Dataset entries
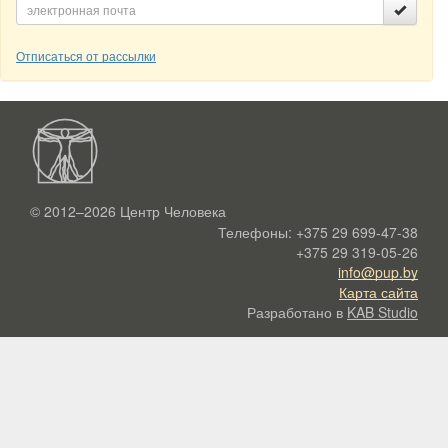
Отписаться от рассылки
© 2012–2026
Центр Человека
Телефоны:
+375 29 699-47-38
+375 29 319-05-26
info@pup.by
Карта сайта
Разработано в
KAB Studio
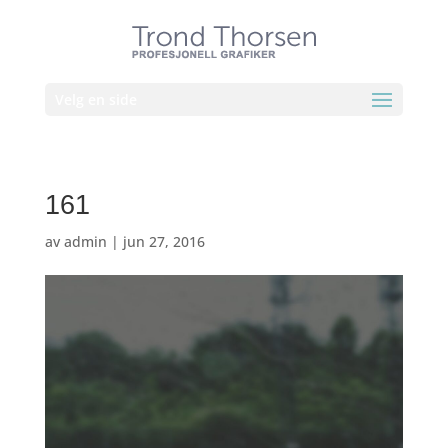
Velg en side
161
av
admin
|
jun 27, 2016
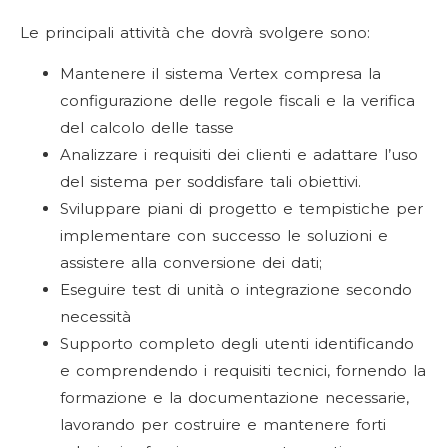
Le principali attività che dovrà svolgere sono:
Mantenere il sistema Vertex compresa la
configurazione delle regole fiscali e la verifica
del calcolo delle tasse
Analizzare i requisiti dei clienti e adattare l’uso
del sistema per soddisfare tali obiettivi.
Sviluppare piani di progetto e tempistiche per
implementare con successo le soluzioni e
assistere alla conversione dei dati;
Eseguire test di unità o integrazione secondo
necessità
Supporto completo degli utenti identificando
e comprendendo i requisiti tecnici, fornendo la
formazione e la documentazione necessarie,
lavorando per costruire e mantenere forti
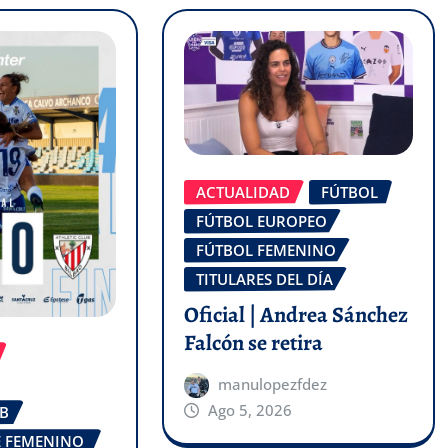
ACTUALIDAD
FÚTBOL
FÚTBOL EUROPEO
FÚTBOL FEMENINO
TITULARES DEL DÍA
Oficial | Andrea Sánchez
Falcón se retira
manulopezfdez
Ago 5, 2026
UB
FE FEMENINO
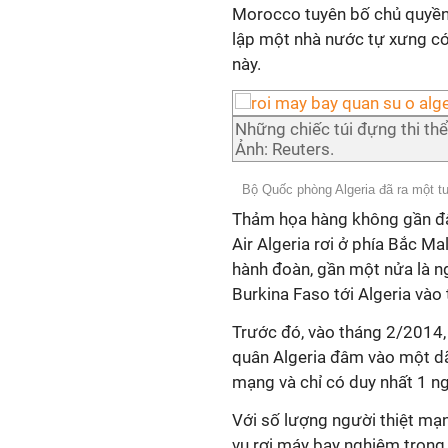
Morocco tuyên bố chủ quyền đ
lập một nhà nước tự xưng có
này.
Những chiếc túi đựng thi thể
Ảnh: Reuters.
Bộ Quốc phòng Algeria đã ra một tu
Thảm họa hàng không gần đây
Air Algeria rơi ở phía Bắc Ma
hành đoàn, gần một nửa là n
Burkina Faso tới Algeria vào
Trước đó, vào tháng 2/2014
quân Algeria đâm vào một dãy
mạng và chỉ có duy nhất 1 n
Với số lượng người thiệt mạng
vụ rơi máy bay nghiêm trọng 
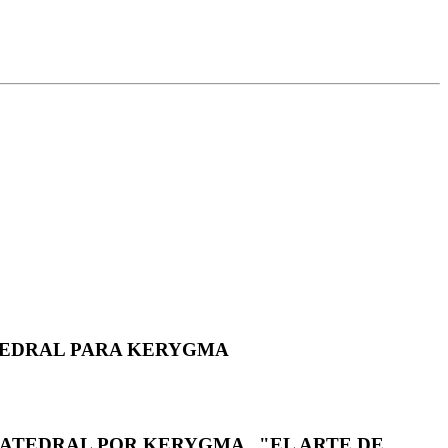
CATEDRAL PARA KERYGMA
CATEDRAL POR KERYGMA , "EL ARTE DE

...

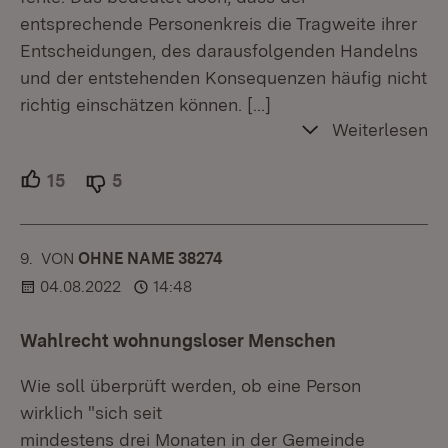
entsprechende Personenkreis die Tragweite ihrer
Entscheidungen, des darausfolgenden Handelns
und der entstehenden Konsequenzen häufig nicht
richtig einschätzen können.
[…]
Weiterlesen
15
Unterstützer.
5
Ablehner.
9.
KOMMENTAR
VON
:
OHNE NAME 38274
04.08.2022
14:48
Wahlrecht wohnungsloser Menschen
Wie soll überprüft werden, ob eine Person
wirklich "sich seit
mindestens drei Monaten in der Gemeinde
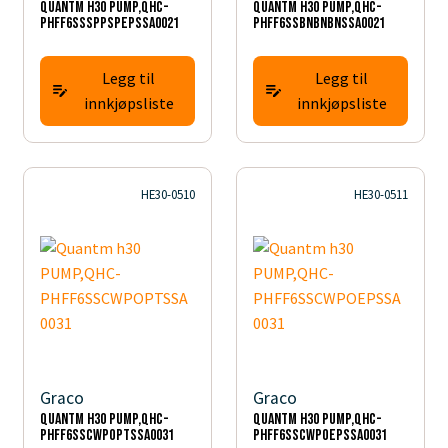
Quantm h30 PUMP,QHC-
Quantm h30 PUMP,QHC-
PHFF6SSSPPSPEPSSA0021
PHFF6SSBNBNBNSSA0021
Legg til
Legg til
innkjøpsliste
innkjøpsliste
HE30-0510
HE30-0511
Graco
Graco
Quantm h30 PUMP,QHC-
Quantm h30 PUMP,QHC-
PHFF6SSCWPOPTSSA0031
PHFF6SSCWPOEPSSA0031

--

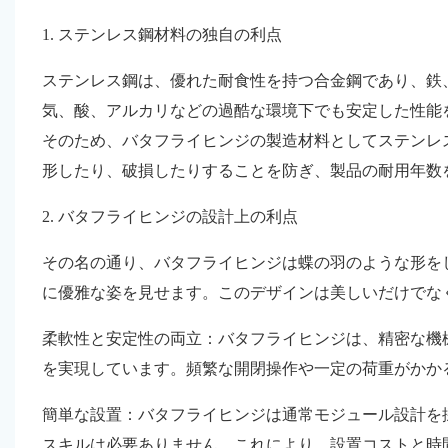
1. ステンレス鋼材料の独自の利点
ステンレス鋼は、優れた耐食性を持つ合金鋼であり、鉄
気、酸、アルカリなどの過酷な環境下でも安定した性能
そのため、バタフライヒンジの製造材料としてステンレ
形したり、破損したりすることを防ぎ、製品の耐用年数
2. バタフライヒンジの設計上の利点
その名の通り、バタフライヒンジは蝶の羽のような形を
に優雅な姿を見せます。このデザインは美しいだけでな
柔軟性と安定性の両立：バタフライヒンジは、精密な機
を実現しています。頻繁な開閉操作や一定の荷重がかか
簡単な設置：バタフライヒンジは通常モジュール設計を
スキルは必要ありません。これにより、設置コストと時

> [Task description]
Across the entries above, work out how many lines include the string "requisiti", and report only that figure.

> [Solution]
2